WORK ORDER » Retype the material below exactly, from its first line through the line with "novel hasn’t even been released a year, yet."; the pictures stay out.

>>>>>

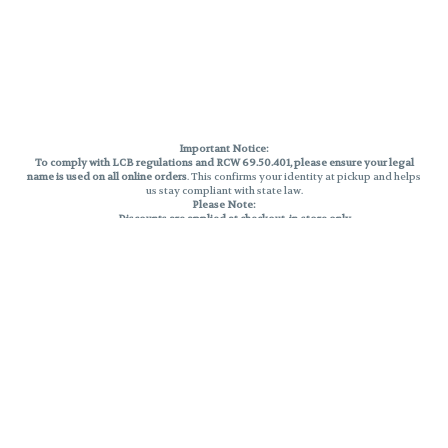
Important Notice:
To comply with LCB regulations and RCW 69.50.401, please ensure your legal
name is used on all online orders
. This confirms your identity at pickup and helps
us stay compliant with state law.
Please Note:
Discounts are applied at checkout, in-store only.
Only one discount per order
, valid on designated sale days.
Mobile orders are held until the end of the business day.
THC percentages are approximate and may not be accurately displayed due
to natural variation and testing differences. Cartridge flavors and strains are
not guaranteed and may vary. All sales are final—no exchanges or returns for
THC discrepancies or flavor differences.
Reminders:
Discount stacking is not permitted.
All offers are valid while supplies last.
Returns are not accepted.
Exchanges are only allowed for cartridges with verified manufacturing
defects.
Cannabis products are final sale and non-returnable.
Consumer Caution:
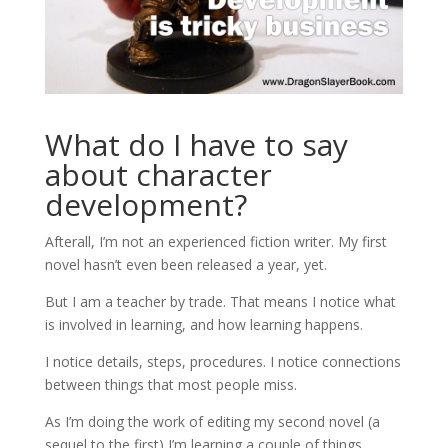
What do I have to say
about character
development?
Afterall, I’m not an experienced fiction writer. My first
novel hasn’t even been released a year, yet.
But I am a teacher by trade. That means I notice what
is involved in learning, and how learning happens.
I notice details, steps, procedures. I notice connections
between things that most people miss.
As I’m doing the work of editing my second novel (a
sequel to the first) I’m learning a couple of things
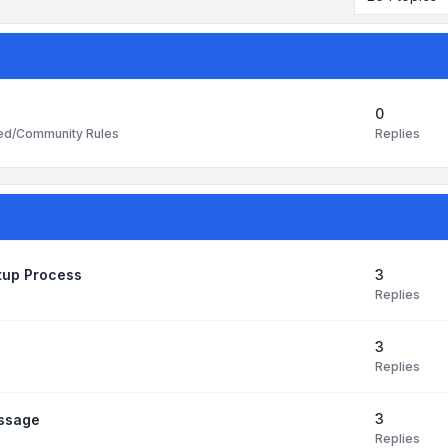
0
Replies
ted/Community Rules
3
etup Process
Replies
3
Replies
3
essage
Replies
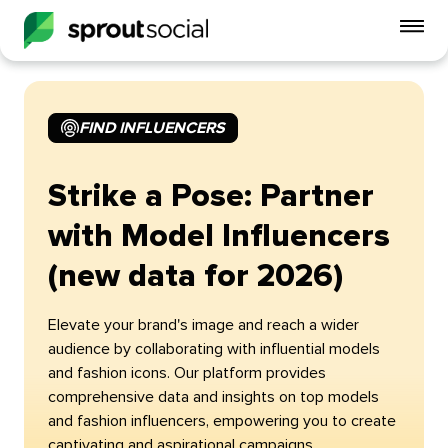
To
mo
me
op
FIND INFLUENCERS
Strike a Pose: Partner
with Model Influencers
(new data for 2026)
Elevate your brand's image and reach a wider
audience by collaborating with influential models
and fashion icons. Our platform provides
comprehensive data and insights on top models
and fashion influencers, empowering you to create
captivating and aspirational campaigns.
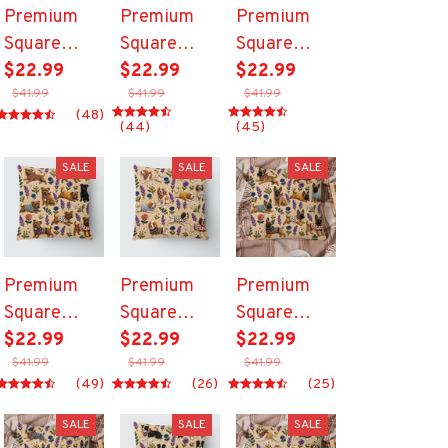
Premium
Premium
Premium
Square
Square
Square
Pillow
$22.99
Pillow
$22.99
Pillow
$22.99
$41.99
$41.99
$41.99
(48)
(44)
(45)
SALE
SALE
SALE
Premium
Premium
Premium
Square
Square
Square
Pillow
$22.99
Pillow
$22.99
Pillow
$22.99
$41.99
$41.99
$41.99
(49)
(26)
(25)
SALE
SALE
SALE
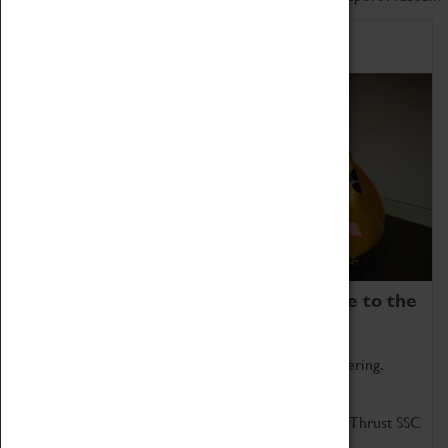
Home of Record Breakers
Coventry Transport Museum is home to the
world's two fastest cars.
Marvel at these spectacular feats of British engineering.
Get up close to the two fastest cars in the world, Thrust SSC
and Thrust 2.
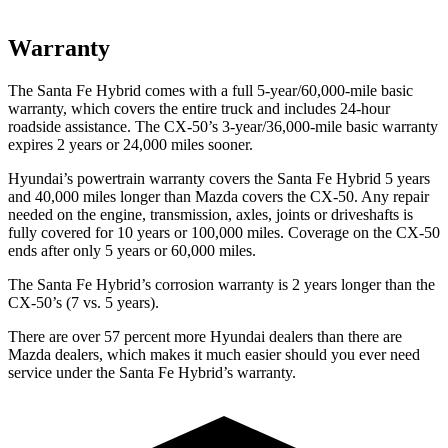
Warranty
The Santa Fe Hybrid comes with a full 5-year/60,000-mile basic
warranty, which covers the entire truck and includes 24-hour
roadside assistance. The CX-50’s 3-year/36,000-mile basic warranty
expires 2 years or 24,000 miles sooner.
Hyundai’s powertrain warranty covers the Santa Fe Hybrid 5 years
and 40,000 miles longer than Mazda covers the CX-50. Any repair
needed on the engine, transmission, axles, joints or driveshafts is
fully covered for 10 years or 100,000 miles. Coverage on the CX-50
ends after only 5 years or 60,000 miles.
The Santa Fe Hybrid’s corrosion warranty is 2 years longer than the
CX-50’s (7 vs. 5 years).
There are over 57 percent more Hyundai dealers than there are
Mazda dealers, which makes
it much easier should you ever need
service under the Santa Fe Hybrid’s warranty.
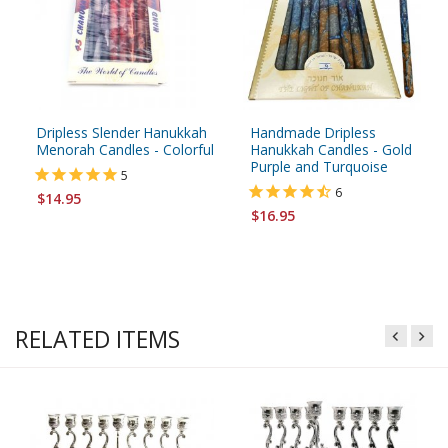
Dripless Slender Hanukkah
Handmade Dripless
Menorah Candles - Colorful
Hanukkah Candles - Gold
Purple and Turquoise
5
6
$14.95
$16.95
RELATED ITEMS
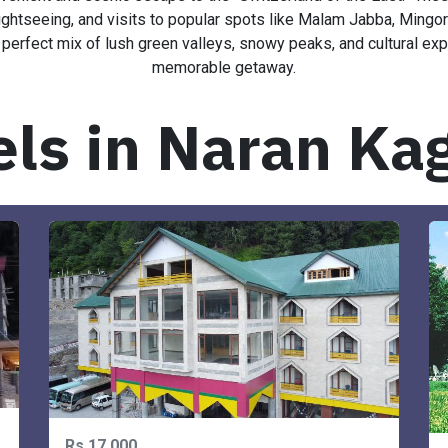
enient and scenic escape to the “Switzerland of the East.” The
tseeing, and visits to popular spots like Malam Jabba, Mingora, 
 perfect mix of lush green valleys, snowy peaks, and cultural exp
memorable getaway.
els in Naran Ka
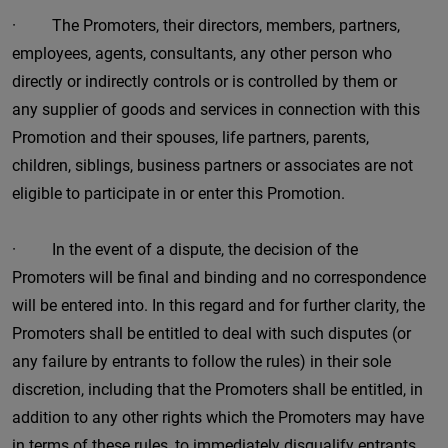
· The Promoters, their directors, members, partners,
employees, agents, consultants, any other person who
directly or indirectly controls or is controlled by them or
any supplier of goods and services in connection with this
Promotion and their spouses, life partners, parents,
children, siblings, business partners or associates are not
eligible to participate in or enter this Promotion.
· In the event of a dispute, the decision of the
Promoters will be final and binding and no correspondence
will be entered into. In this regard and for further clarity, the
Promoters shall be entitled to deal with such disputes (or
any failure by entrants to follow the rules) in their sole
discretion, including that the Promoters shall be entitled, in
addition to any other rights which the Promoters may have
in terms of these rules, to immediately disqualify entrants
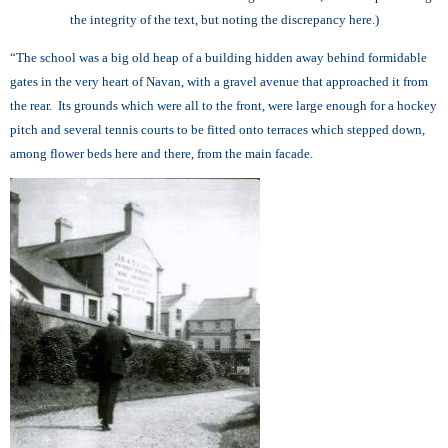
the integrity of the text, but noting the discrepancy here.)
“The school was a big old heap of a building hidden away behind formidable
gates in the very heart of Navan, with a gravel avenue that approached it from
the rear. Its grounds which were all to the front, were large enough for a hockey
pitch and several tennis courts to be fitted onto terraces which stepped down,
among flower beds here and there, from the main facade.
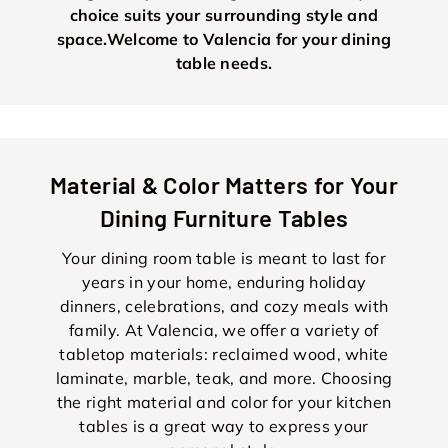
choice suits your surrounding style and
space.Welcome to Valencia for your dining
table needs.
Material & Color Matters for Your
Dining Furniture Tables
Your dining room table is meant to last for
years in your home, enduring holiday
dinners, celebrations, and cozy meals with
family. At Valencia, we offer a variety of
tabletop materials: reclaimed wood, white
laminate, marble, teak, and more. Choosing
the right material and color for your kitchen
tables is a great way to express your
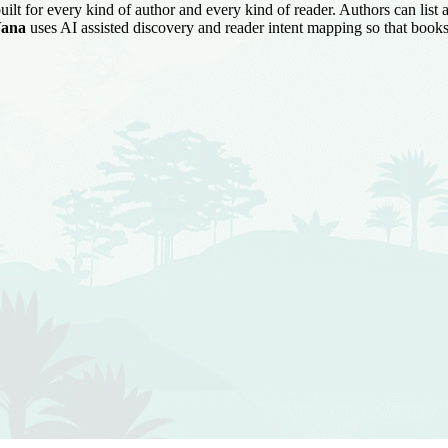
uilt for every kind of author and every kind of reader. Authors can list
ana
uses AI assisted discovery and reader intent mapping so that books 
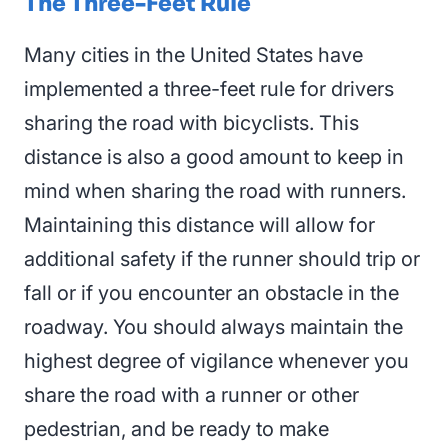
The Three-Feet Rule
Many cities in the United States have
implemented a three-feet rule for drivers
sharing the road with bicyclists. This
distance is also a good amount to keep in
mind when sharing the road with runners.
Maintaining this distance will allow for
additional safety if the runner should trip or
fall or if you encounter an obstacle in the
roadway. You should always maintain the
highest degree of vigilance whenever you
share the road with a runner or other
pedestrian, and be ready to make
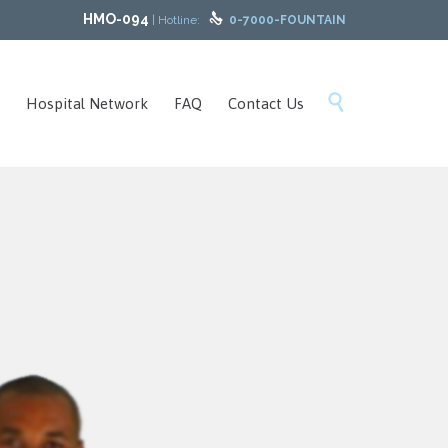
HMO-094

| Hotline:
0-7000-FOUNTAIN
Skip

Hospital Network
FAQ
Contact Us
to
content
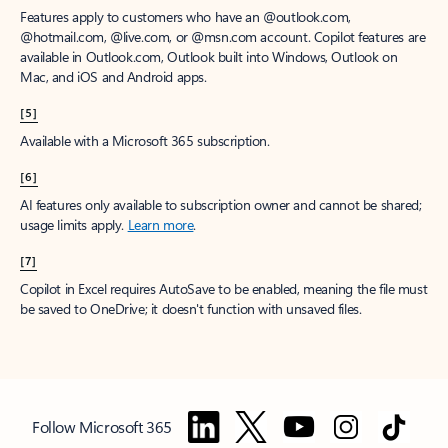
Features apply to customers who have an @outlook.com,
@hotmail.com, @live.com, or @msn.com account. Copilot features are
available in Outlook.com, Outlook built into Windows, Outlook on
Mac, and iOS and Android apps.
[5]
Available with a Microsoft 365 subscription.
[6]
AI features only available to subscription owner and cannot be shared;
usage limits apply.
Learn more
.
[7]
Copilot in Excel requires AutoSave to be enabled, meaning the file must
be saved to OneDrive; it doesn't function with unsaved files.
Follow Microsoft 365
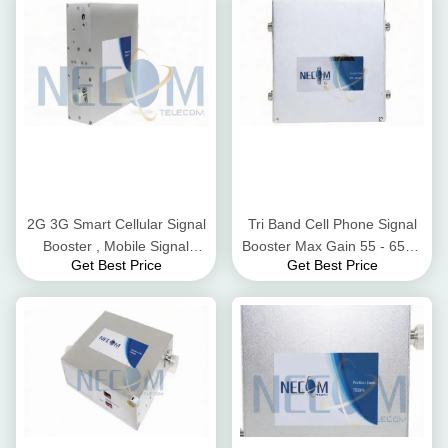
2G 3G Smart Cellular Signal
Tri Band Cell Phone Signal
Booster , Mobile Signal
Booster Max Gain 55 - 65dB
Get Best Price
Get Best Price
Amplifier IP40 Protection
Low Power Consumption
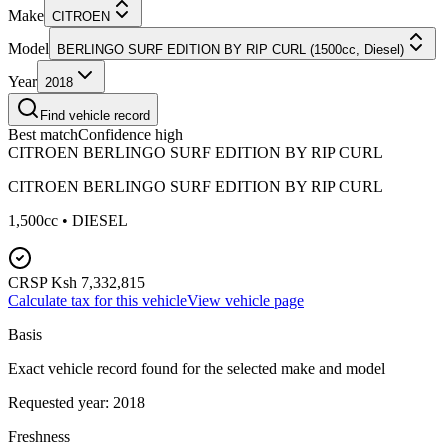
Make
CITROEN
Model
BERLINGO SURF EDITION BY RIP CURL (1500cc, Diesel)
Year
2018
Find vehicle record
Best match
Confidence
high
CITROEN BERLINGO SURF EDITION BY RIP CURL
CITROEN
BERLINGO SURF EDITION BY RIP CURL
1,500
cc •
DIESEL
CRSP
Ksh 7,332,815
Calculate tax for this vehicle
View vehicle page
Basis
Exact vehicle record found for the selected make and model
Requested year:
2018
Freshness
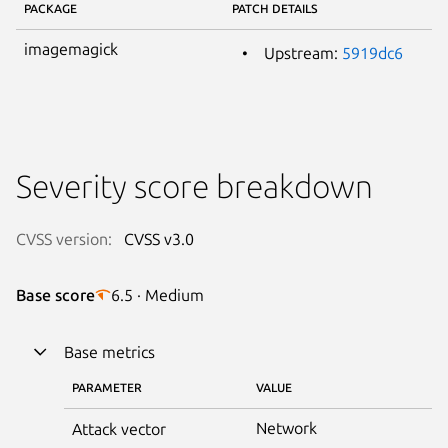
PACKAGE
PATCH DETAILS
imagemagick
Upstream:
5919dc6
Severity score breakdown
CVSS version:
CVSS v3.0
Base score
6.5 · Medium
Base metrics
PARAMETER
VALUE
Network
Attack vector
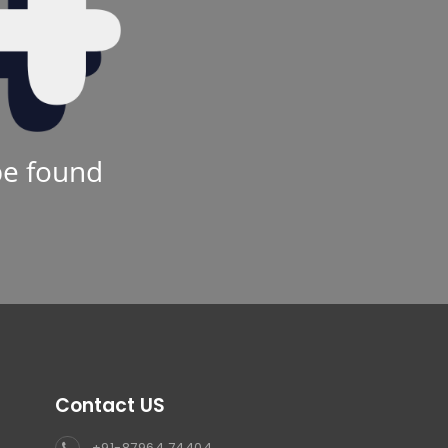
be found
Contact US
+91-87964 74404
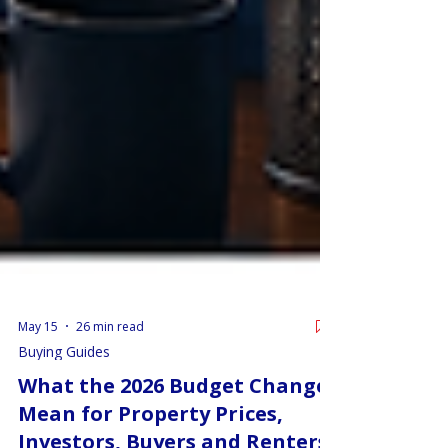
May 15
26 min read
Buying Guides
What the 2026 Budget Changes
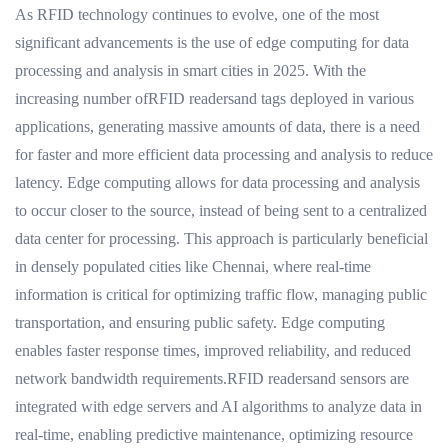
As RFID technology continues to evolve, one of the most
significant advancements is the use of edge computing for data
processing and analysis in smart cities in 2025. With the
increasing number ofRFID readersand tags deployed in various
applications, generating massive amounts of data, there is a need
for faster and more efficient data processing and analysis to reduce
latency. Edge computing allows for data processing and analysis
to occur closer to the source, instead of being sent to a centralized
data center for processing. This approach is particularly beneficial
in densely populated cities like Chennai, where real-time
information is critical for optimizing traffic flow, managing public
transportation, and ensuring public safety. Edge computing
enables faster response times, improved reliability, and reduced
network bandwidth requirements.RFID readersand sensors are
integrated with edge servers and AI algorithms to analyze data in
real-time, enabling predictive maintenance, optimizing resource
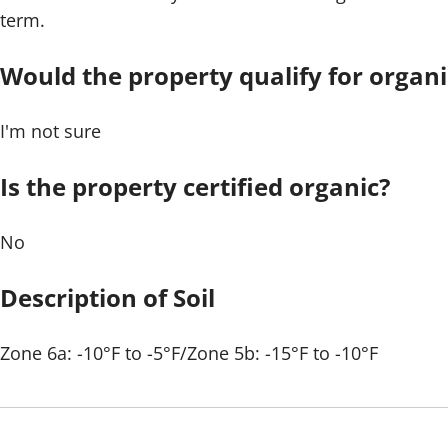
term.
Would the property qualify for organic
I'm not sure
Is the property certified organic?
No
Description of Soil
Zone 6a: -10°F to -5°F/Zone 5b: -15°F to -10°F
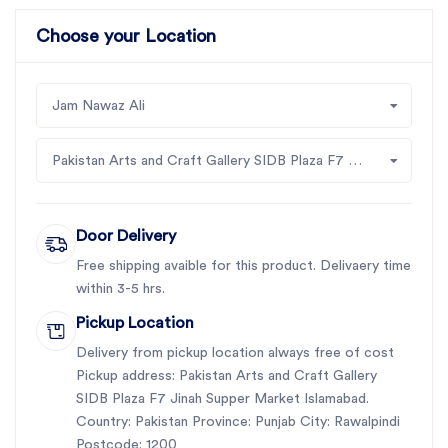
Choose your Location
Jam Nawaz Ali
Pakistan Arts and Craft Gallery SIDB Plaza F7 Jinah Supper Market Islamabad
Door Delivery
Free shipping avaible for this product. Delivaery time
within 3-5 hrs.
Pickup Location
Delivery from pickup location always free of cost
Pickup address: Pakistan Arts and Craft Gallery
SIDB Plaza F7 Jinah Supper Market Islamabad.
Country: Pakistan Province: Punjab City: Rawalpindi
Postcode: 1200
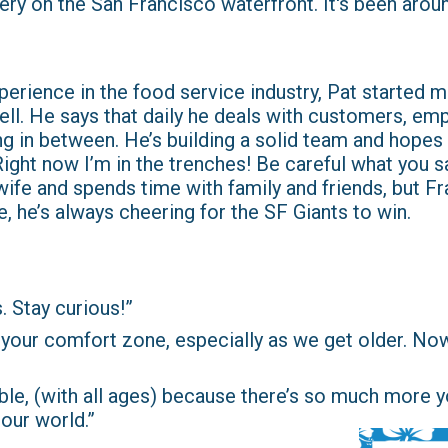
tery on the San Francisco waterfront. It's been arou
experience in the food service industry, Pat started 
ell. He says that daily he deals with customers, em
g in between. He’s building a solid team and hopes 
ght now I’m in the trenches! Be careful what you say
wife and spends time with family and friends, but Fra
, he’s always cheering for the SF Giants to win.
. Stay curious!”
 in your comfort zone, especially as we get older. No
le, (with all ages) because there’s so much more 
our world.”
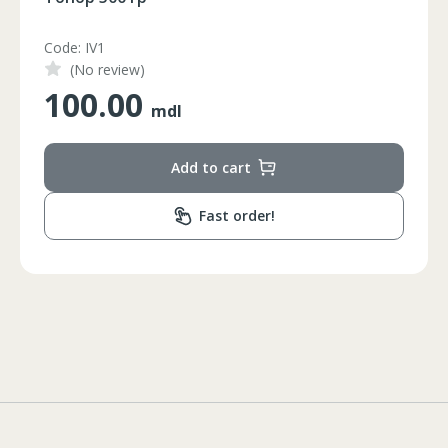
Code: HS-JD23005W
(No review)
19.00
mdl
Add to cart
Fast order!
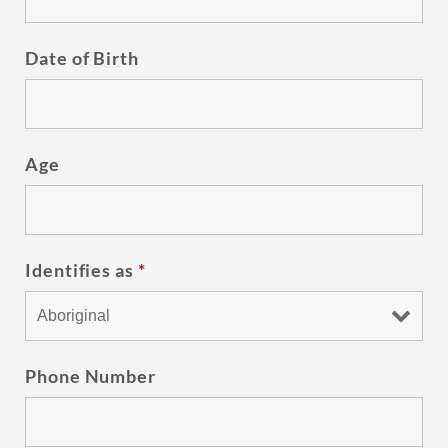
Date of Birth
Age
Identifies as
*
Phone Number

<<<<<

OUTPUT FOR THIS EXERCISE »
Important Notice:
To comply with LCB regulations and RCW 69.50.401, please ensure your legal
name is used on all online orders
. This confirms your identity at pickup and helps
us stay compliant with state law.
Please Note:
Discounts are applied at checkout, in-store only.
Only one discount per order
, valid on designated sale days.
Mobile orders are held until the end of the business day.
THC percentages are approximate and may not be accurately displayed due
to natural variation and testing differences. Cartridge flavors and strains are
not guaranteed and may vary. All sales are final—no exchanges or returns for
THC discrepancies or flavor differences.
Reminders:
Discount stacking is not permitted.
All offers are valid while supplies last.
Returns are not accepted.
Exchanges are only allowed for cartridges with verified manufacturing
defects.
Cannabis products are final sale and non-returnable.
Consumer Caution:
What do I have to say
about character
development?
Afterall, I’m not an experienced fiction writer. My first
novel hasn’t even been released a year, yet.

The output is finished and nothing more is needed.